### PROBLEM DETAILS
Please output each entry exactly as it appears.

### DATA EXCERPTS

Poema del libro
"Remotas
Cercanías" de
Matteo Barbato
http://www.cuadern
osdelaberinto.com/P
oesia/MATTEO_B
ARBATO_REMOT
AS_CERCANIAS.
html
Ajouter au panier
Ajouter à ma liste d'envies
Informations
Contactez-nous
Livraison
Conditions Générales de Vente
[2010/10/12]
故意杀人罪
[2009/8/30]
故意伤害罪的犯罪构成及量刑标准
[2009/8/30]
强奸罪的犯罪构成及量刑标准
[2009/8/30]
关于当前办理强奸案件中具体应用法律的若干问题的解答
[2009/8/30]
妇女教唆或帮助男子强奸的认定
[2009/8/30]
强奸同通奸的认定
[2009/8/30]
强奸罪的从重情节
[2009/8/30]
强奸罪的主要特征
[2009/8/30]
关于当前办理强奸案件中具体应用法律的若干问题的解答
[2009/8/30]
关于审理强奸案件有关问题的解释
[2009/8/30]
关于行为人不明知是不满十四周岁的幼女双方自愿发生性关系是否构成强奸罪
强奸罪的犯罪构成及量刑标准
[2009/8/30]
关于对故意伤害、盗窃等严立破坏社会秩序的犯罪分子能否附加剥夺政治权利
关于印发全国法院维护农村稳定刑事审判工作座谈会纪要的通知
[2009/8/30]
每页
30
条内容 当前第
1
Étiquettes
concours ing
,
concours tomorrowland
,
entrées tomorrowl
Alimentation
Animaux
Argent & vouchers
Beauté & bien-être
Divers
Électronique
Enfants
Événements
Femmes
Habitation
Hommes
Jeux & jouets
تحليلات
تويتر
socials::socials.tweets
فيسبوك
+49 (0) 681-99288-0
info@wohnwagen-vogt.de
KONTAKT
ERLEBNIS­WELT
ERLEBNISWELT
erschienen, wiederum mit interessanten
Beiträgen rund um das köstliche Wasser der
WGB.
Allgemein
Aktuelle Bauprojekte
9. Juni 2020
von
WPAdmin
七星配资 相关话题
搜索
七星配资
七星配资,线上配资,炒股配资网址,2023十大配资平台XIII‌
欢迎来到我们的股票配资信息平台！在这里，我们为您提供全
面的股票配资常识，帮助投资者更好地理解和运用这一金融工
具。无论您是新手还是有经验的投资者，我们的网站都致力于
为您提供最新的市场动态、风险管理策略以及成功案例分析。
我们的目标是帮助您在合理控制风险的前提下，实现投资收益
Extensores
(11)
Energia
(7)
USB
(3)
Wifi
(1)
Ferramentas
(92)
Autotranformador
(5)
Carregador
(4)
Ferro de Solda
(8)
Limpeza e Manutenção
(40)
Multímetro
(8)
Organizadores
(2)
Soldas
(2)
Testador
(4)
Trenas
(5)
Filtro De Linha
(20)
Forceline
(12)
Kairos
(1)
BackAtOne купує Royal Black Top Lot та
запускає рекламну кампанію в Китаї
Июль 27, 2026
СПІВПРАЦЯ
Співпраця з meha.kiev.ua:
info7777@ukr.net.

### TASK RESULT
Poema del libro
"Remotas
Cercanías" de
Matteo Barbato
http://www.cuadern
osdelaberinto.com/P
oesia/MATTEO_B
ARBATO_REMOT
AS_CERCANIAS.
html
Ajouter au panier
Ajouter à ma liste d'envies
Informations
Contactez-nous
Livraison
Conditions Générales de Vente
[2010/10/12]
故意杀人罪
[2009/8/30]
故意伤害罪的犯罪构成及量刑标准
[2009/8/30]
强奸罪的犯罪构成及量刑标准
[2009/8/30]
关于当前办理强奸案件中具体应用法律的若干问题的解答
[2009/8/30]
妇女教唆或帮助男子强奸的认定
[2009/8/30]
强奸同通奸的认定
[2009/8/30]
强奸罪的从重情节
[2009/8/30]
强奸罪的主要特征
[2009/8/30]
关于当前办理强奸案件中具体应用法律的若干问题的解答
[2009/8/30]
关于审理强奸案件有关问题的解释
[2009/8/30]
关于行为人不明知是不满十四周岁的幼女双方自愿发生性关系是否构成强奸罪
强奸罪的犯罪构成及量刑标准
[2009/8/30]
关于对故意伤害、盗窃等严立破坏社会秩序的犯罪分子能否附加剥夺政治权利
关于印发全国法院维护农村稳定刑事审判工作座谈会纪要的通知
[2009/8/30]
每页
30
条内容 当前第
1
Étiquettes
concours ing
,
concours tomorrowland
,
entrées tomorrowl
Alimentation
Animaux
Argent & vouchers
Beauté & bien-être
Divers
Électronique
Enfants
Événements
Femmes
Habitation
Hommes
Jeux & jouets
تحليلات
تويتر
socials::socials.tweets
فيسبوك
+49 (0) 681-99288-0
info@wohnwagen-vogt.de
KONTAKT
ERLEBNIS­WELT
ERLEBNISWELT
erschienen, wiederum mit interessanten
Beiträgen rund um das köstliche Wasser der
WGB.
Allgemein
Aktuelle Bauprojekte
9. Juni 2020
von
WPAdmin
七星配资 相关话题
搜索
七星配资
七星配资,线上配资,炒股配资网址,2023十大配资平台XIII‌
欢迎来到我们的股票配资信息平台！在这里，我们为您提供全
面的股票配资常识，帮助投资者更好地理解和运用这一金融工
具。无论您是新手还是有经验的投资者，我们的网站都致力于
为您提供最新的市场动态、风险管理策略以及成功案例分析。
我们的目标是帮助您在合理控制风险的前提下，实现投资收益
Extensores
(11)
Energia
(7)
USB
(3)
Wifi
(1)
Ferramentas
(92)
Autotranformador
(5)
Carregador
(4)
Ferro de Solda
(8)
Limpeza e Manutenção
(40)
Multímetro
(8)
Organizadores
(2)
Soldas
(2)
Testador
(4)
Trenas
(5)
Filtro De Linha
(20)
Forceline
(12)
Kairos
(1)
BackAtOne купує Royal Black Top Lot та
запускає рекламну кампанію в Китаї
Июль 27, 2026
СПІВПРАЦЯ
Співпраця з meha.kiev.ua:
info7777@ukr.net.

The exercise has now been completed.